3- External Function Execution: The LLM then selects and executes an external function, in this case, “get_website_response_time(url).”

4- Response Generation: Having obtained the real-time data, the AI crafts and delivers a response based on the result.

Getting Started

In this guide, we’re going to build AI agents from scratch using Python. Let’s start by setting up a new Python project.

You can choose any IDE, but for this guide, I’ll be using Visual Studio Code.

Create and Activate a Virtual Environment

  • Open your terminal.
  • Create a new virtual environment and activate it.

Install the OpenAI Package

For this example, we’ll be using the OpenAI API as our large language model, although you could alternatively use models from Anthropic, Gemini, or even open-source models.

Ensure your API key is ready. Create a .env file in your project and add your key like so

OPENAI_API_KEY = "sk-XX"

With the virtual environment active, install the OpenAI Python package:

pip install openai

Done? Great ✅

Set Up Your Project Files

Create three Python files: actions.py, prompts.py, and main.py.

You should have now something like this:

Generate Text with OpenAI API

Open the main.py file and create a simple function to generate text using the OpenAI API. This function will power our AI agent:

Here is the code:

from openai import OpenAI
import os
from dotenv import load_dotenv

# Load environment variables
load_dotenv()

# Create an instance of the OpenAI class
openai_client = OpenAI(api_key=os.getenv("OPENAI_API_KEY"))


def generate_text_with_conversation(messages, model = "gpt-3.5-turbo"):
response = openai_client.chat.completions.create(
model=model,
messages=messages
)
return response.choices[0].message.content

This script loads your API key from the .env file and creates an instance of OpenAI to handle requests.

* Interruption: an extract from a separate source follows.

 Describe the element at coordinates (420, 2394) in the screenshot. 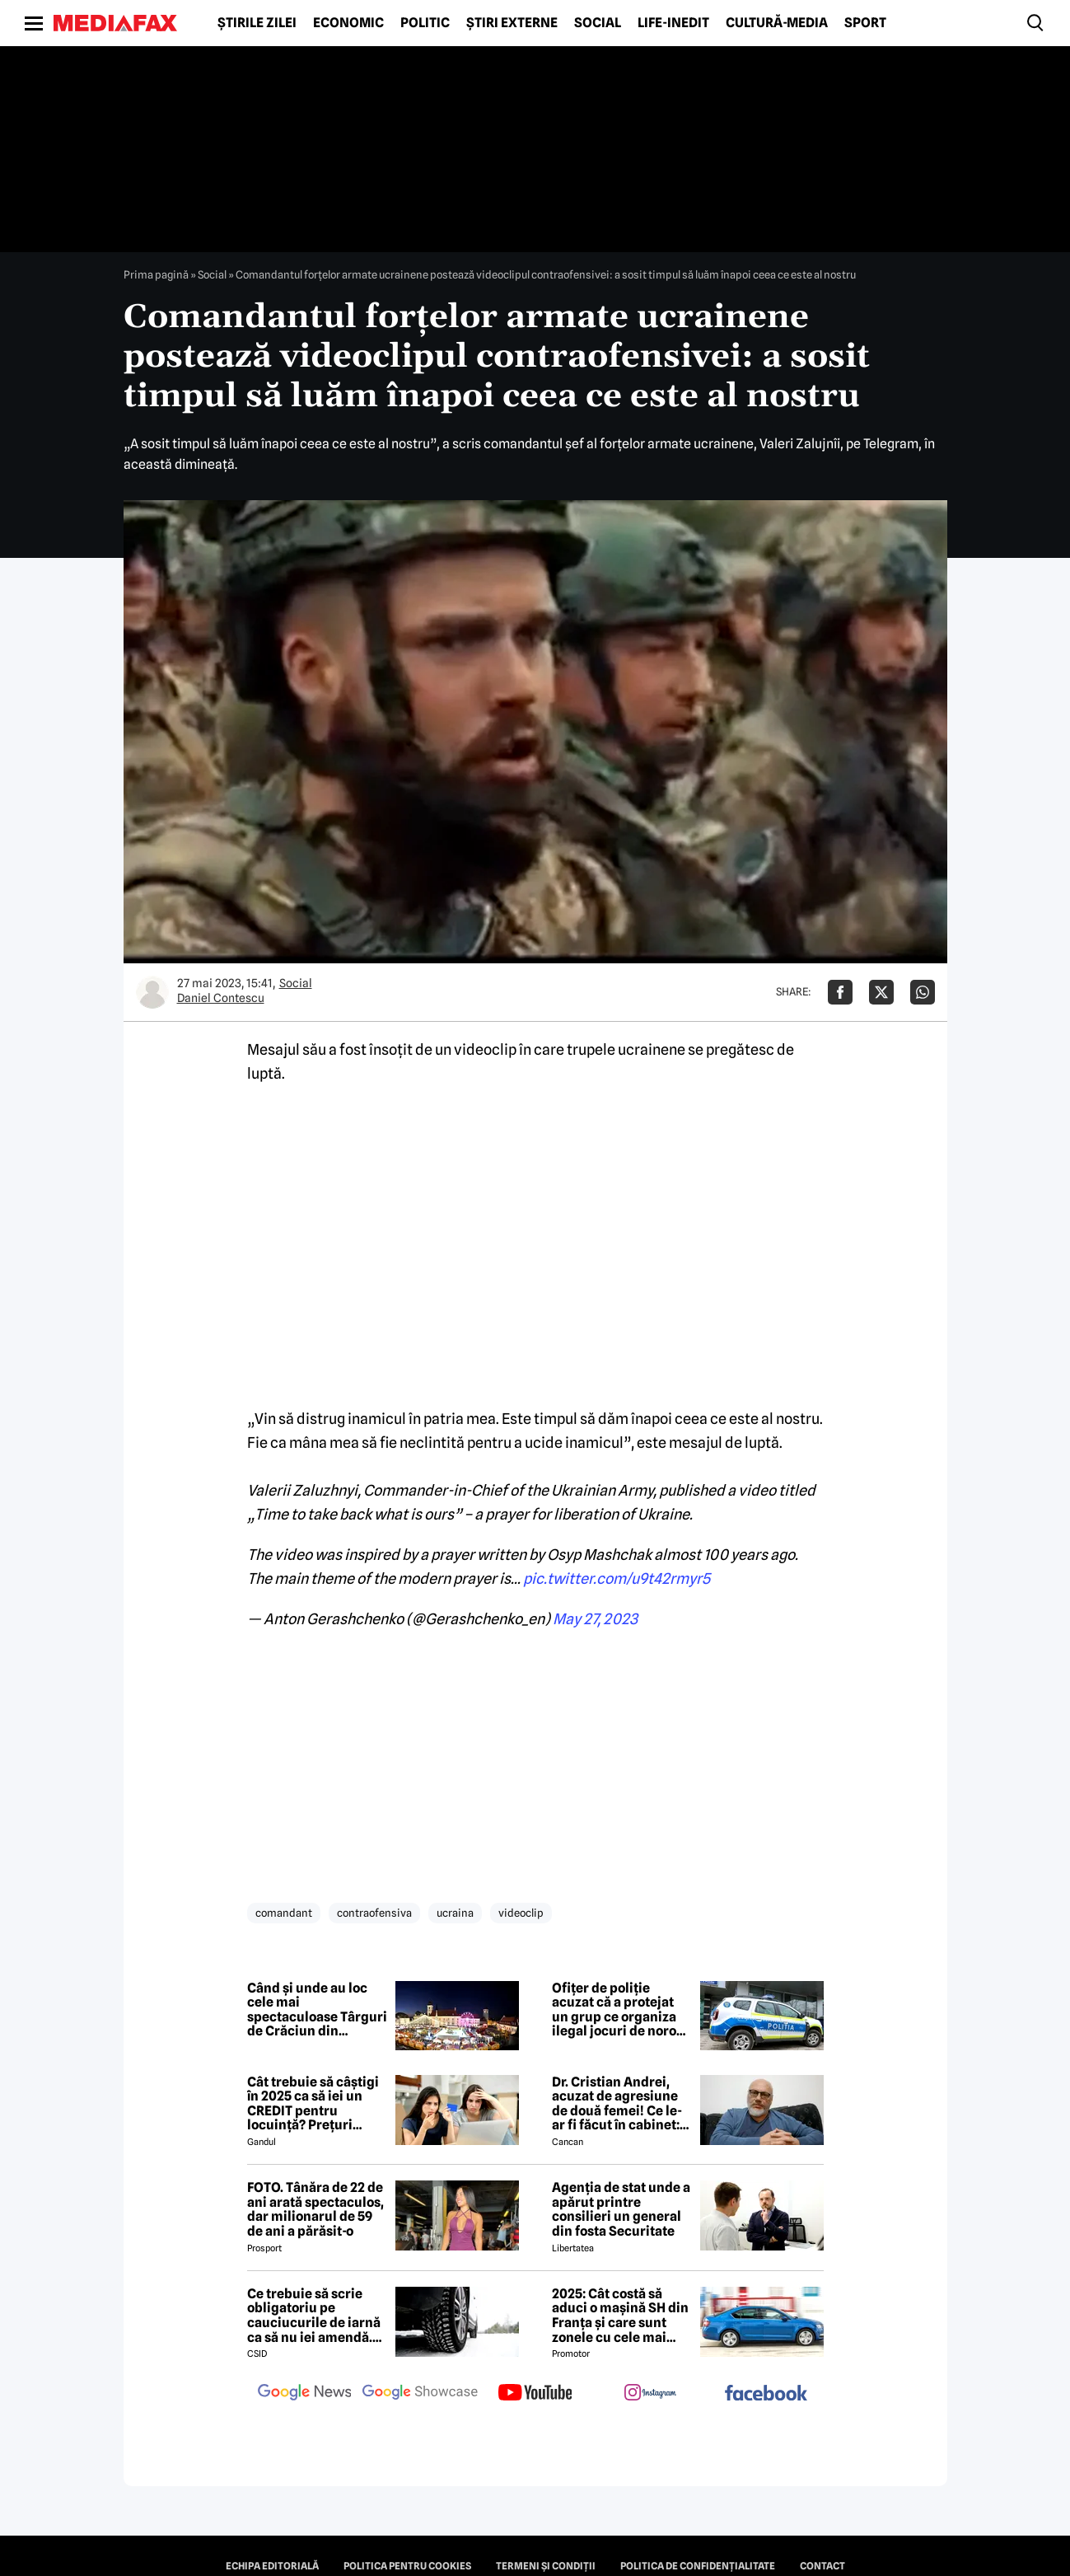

The generate_text_with_conversation function is straightforward, taking two parameters—model and messages—to generate a response.

Test Your Function

Before moving on, let’s ensure everything is working as expected. Test the function by simulating a conversation:

# Define a list of messages to simulate a conversation

# Define a list of messages to simulate a conversation
test_messages = [
{"role": "user", "content": "Hello, how are you?"},
{"role": "system", "content": "You are a helpful AI assistant"}
]
# Call the function with the test messages
response = generate_text_with_conversation(test_messages)
print("AI Response:", response)

Done? Perfect! ✅

Now that our basic setup is complete, we’re ready to move on to the core parts of building our agent.

Define the Functions

In this part of the guide, we will specify the actions or functions that our AI agent can access. This enables the agent to utilize external functionalities when responding to user queries.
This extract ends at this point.